Увидев участников «совещания», Гиорги вконец растерялся. Какое высокое положение у Гургена Мцириа, вы и сами знаете. Второй был Гурам Чечелашвили, руководитель камерного ансамбля имени Нико Сулханишвили, лауреат Государственной премии. Третий — директор объединенного управления промышленными и продовольственными магазинами. Ни имени, ни фамилии его Гиорги не знал, он всем был известен по прозвищу «Шендаука» (в ресторанах и духанах любил кидать зурначам зеленые пятидесятирублевки, крича: «Шен даука!» — «Сыграй-ка»). Четвертого участника Гиорги никогда не видел. Вся компания тепло поздоровалась с радушным хозяином, а шофер служебной машины Гургена, и не подумав спрашивать разрешения у Гиорги, сунул в его холодильник несколько бутылок шампанского.

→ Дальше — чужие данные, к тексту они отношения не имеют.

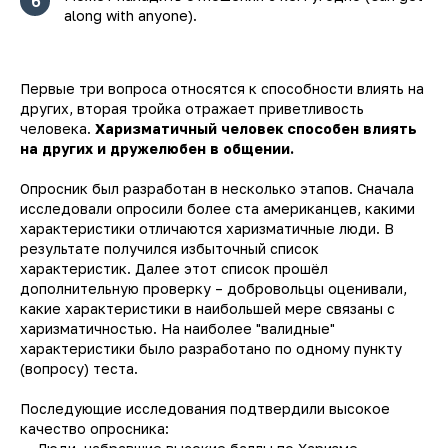
6
along with anyone).
Первые три вопроса относятся к способности влиять на
других, вторая тройка отражает приветливость
человека.
Харизматичный человек способен влиять
на других и дружелюбен в общении.
Опросник был разработан в несколько этапов. Сначала
исследовали опросили более ста американцев, какими
характеристики отличаются харизматичные люди. В
результате получился избыточный список
характеристик. Далее этот список прошёл
дополнительную проверку – добровольцы оценивали,
какие характеристики в наибольшей мере связаны с
харизматичностью. На наиболее "валидные"
характеристики было разработано по одному пункту
(вопросу) теста.
Последующие исследования подтвердили высокое
качество опросника:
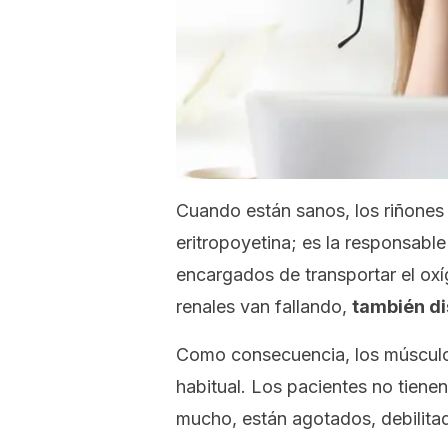
Cuando están sanos, los riñone
eritropoyetina; es la responsable
encargados de transportar el ox
renales van fallando,
también di
Como consecuencia, los músculo
habitual. Los pacientes no tiene
mucho, están agotados, debilita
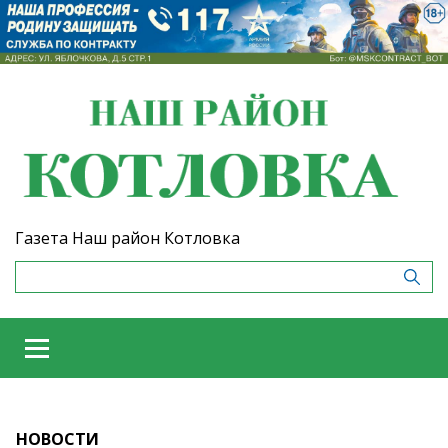
Газета Наш район Котловка
НОВОСТИ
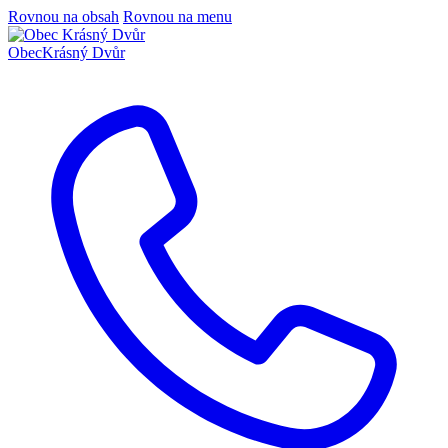
Rovnou na obsah
Rovnou na menu
Obec
Krásný Dvůr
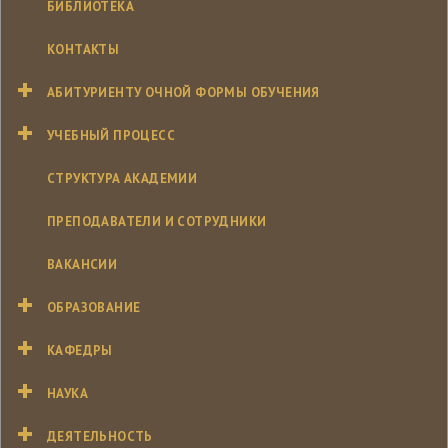
БИБЛИОТЕКА
КОНТАКТЫ
АБИТУРИЕНТУ ОЧНОЙ ФОРМЫ ОБУЧЕНИЯ
УЧЕБНЫЙ ПРОЦЕСС
СТРУКТУРА АКАДЕМИИ
ПРЕПОДАВАТЕЛИ И СОТРУДНИКИ
ВАКАНСИИ
ОБРАЗОВАНИЕ
КАФЕДРЫ
НАУКА
ДЕЯТЕЛЬНОСТЬ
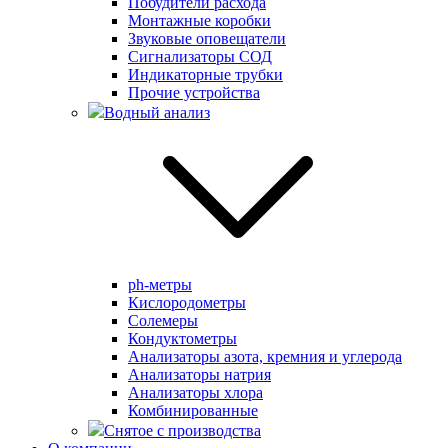
Побудители расхода
Монтажные коробки
Звуковые оповещатели
Сигнализаторы СОД
Индикаторные трубки
Прочие устройства
Водный анализ
ph-метры
Кислородометры
Солемеры
Кондуктометры
Анализаторы азота, кремния и углерода
Анализаторы натрия
Анализаторы хлора
Комбинированные
Снятое с производства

— Могу идти? — спросил у Гиорги.
— Иди, иди.
Шофер, ни с кем не прощаясь, нырнул в дверь.
— Как думаешь, кто-нибудь заметил нас? — будто бы между прочим шутливо полюбопытствовал Гурген.
— Нет, все на дачах, — заверил его Гиорги.
— Будь другом, прибеги, скажи, если увидишь кого…
— Скоро закончите?
— Часа через четыре… Может, раньше. Через четыре — точно! Ты уж потерпи, будь другом.
— О чем речь! В кои веки обратился, неужто не уважу?
— Я про то, что во дворе прошу побыть, покараулить…
— Брось…
— Потом тебе все объясню.
Тем временем четвертый участник совещания выложил из карманов новенькие колоды карт — около двадцати штук.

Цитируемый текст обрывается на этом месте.